Arnold Weiß, seit 2013 Vorsitzender des Landesvereins der Sinti in Hamburg, wünscht sich „selbstverständlich“ einen Staatsvertrag. Der Landesverband fühle sich und andere Vereinigungen unangemessen behandelt.

Nachdem 2019 gemeinsam mit dem Zentralrat Deutscher Sinti und Roma der Wunsch nach einem Staatsvertrag an den Ersten Bürgermeister Peter Tschentscher (SPD) herangetragen wurde, sei es aber bloß zu einem Gespräch auf Staatsratsebene gekommen – so heißen in Hamburg die Staatssekretäre. Das Gespräch sei ergebnislos geblieben.

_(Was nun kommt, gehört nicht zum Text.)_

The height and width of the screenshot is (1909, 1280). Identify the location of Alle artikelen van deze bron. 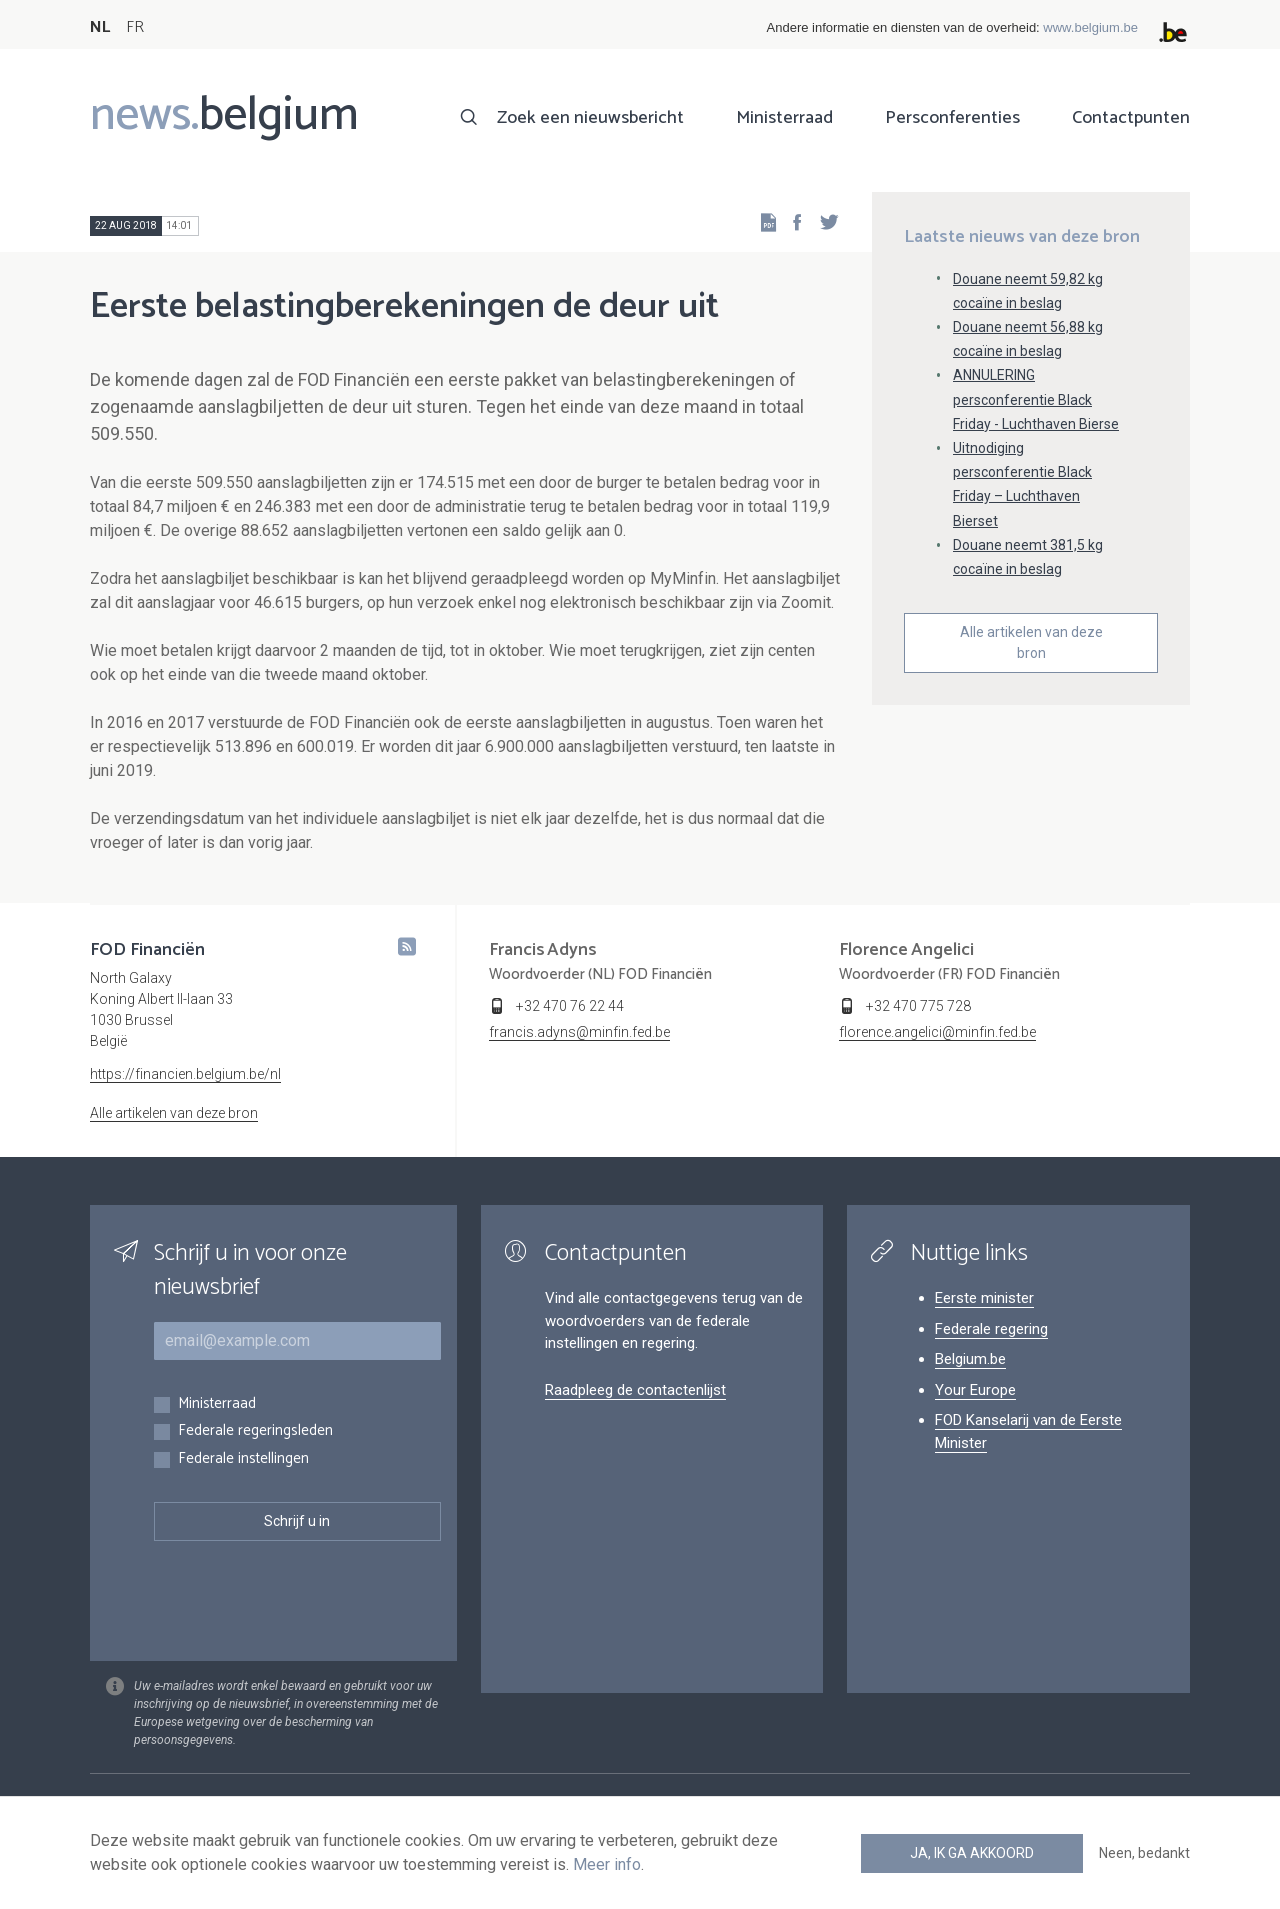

Aus der Sicht von Arnold Weiß ist die Diskussion über die Diskriminierung von Sin­t:ez­ze und Rom:­nja und was dagegen zu tun wäre in Hamburg noch wenig entwickelt: „Es kommt immer wieder zu rassistischen Äußerungen in Schulen und Behörden, die häufig gar nicht erst zur Anzeige gebracht werden“, kritisierter.“ Es fehlt eine institutionalisierte Antziganismuspolitik.“ Zu oft suchten die Behörden nicht das Gespräch. Zur Abschaffung eines Durchreiseplatzes etwa, der für reisende Sinti und Roma wichtig ist, seien die Verbände nicht gefragt worden.

Die taz fragte den Senat, ob Hamburg auch einen Staatsvertrag nach dem Vorbild anderer Bundesländer plane. „Die Überlegungen dazu sind noch nicht abgeschlossen“, teilte eine Pressesprecherin mit.